Arthur loosed Adam's arm and threw himself on the ottoman. "You'll see my hunting-bottle somewhere," he said. "A leather case with a bottle and glass in."

Adam was not long in finding the case. "There's very little brandy in it, sir," he said, turning it downwards over the glass, as he held it before the window; "hardly this little glassful."

"Well, give me that," said Arthur, with the peevishness of physical depression. When he had taken some sips, Adam said, "Hadn't I better run to th' house, sir, and get some more brandy? I can be there and back pretty soon. It'll be a stiff walk home for you, if you don't have something to revive you."

"Yes--go. But don't say I'm ill. Ask for my man Pym, and tell him to get it from Mills, and not to say I'm at the Hermitage. Get some water too."

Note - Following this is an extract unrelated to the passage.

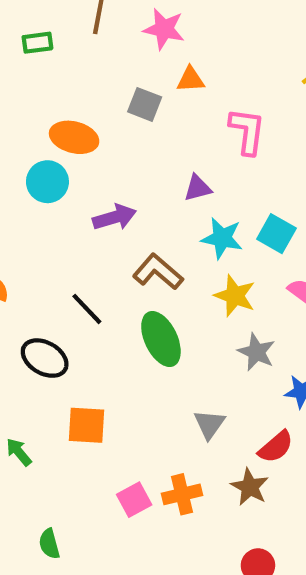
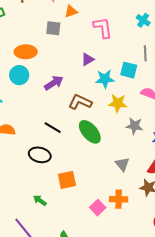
orange cross: (182, 494) -> (119, 199), turned 30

Adam was relieved to have an active task--both of them were relieved to be apart from each other for a short time. But Adam's swift pace could not still the eager pain of thinking--of living again with concentrated suffering through the last wretched hour, and looking out from it over all the new sad future.

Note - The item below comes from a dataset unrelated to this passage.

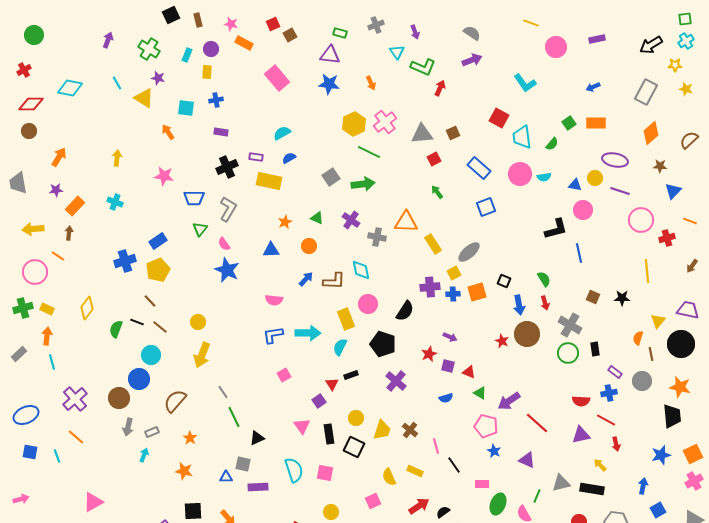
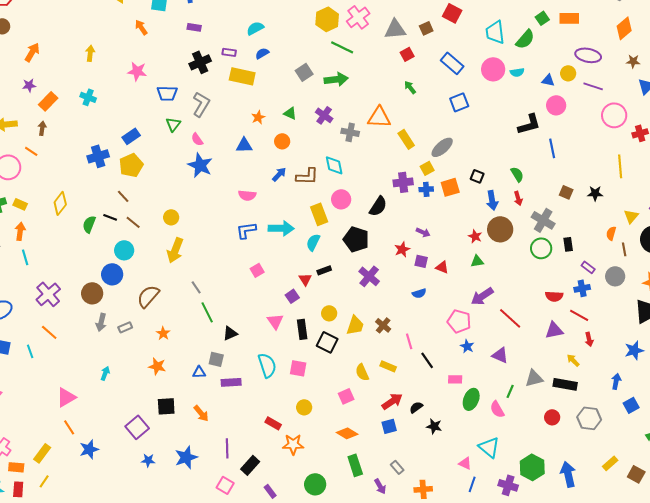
red square: (499, 118) -> (452, 13), moved
green semicircle: (552, 144) -> (525, 39), size x1.5
green triangle: (480, 393) -> (477, 261), moved, turned -40
cyan arrow: (144, 455) -> (105, 373), moved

Arthur lay still for some minutes after Adam was gone, but presently he rose feebly from the ottoman and peered about slowly in the broken moonlight, seeking something. It was a short bit of wax candle that stood amongst a confusion of writing and drawing materials. There was more searching for the means of lighting the candle, and when that was done, he went cautiously round the room, as if wishing to assure himself of the presence or absence of something. At last he had found a slight thing, which he put first in his pocket, and then, on a second thought, took out again and thrust deep down into a waste-paper basket. It was a woman's little, pink, silk neckerchief. He set the candle on the table, and threw himself down on the ottoman again, exhausted with the effort.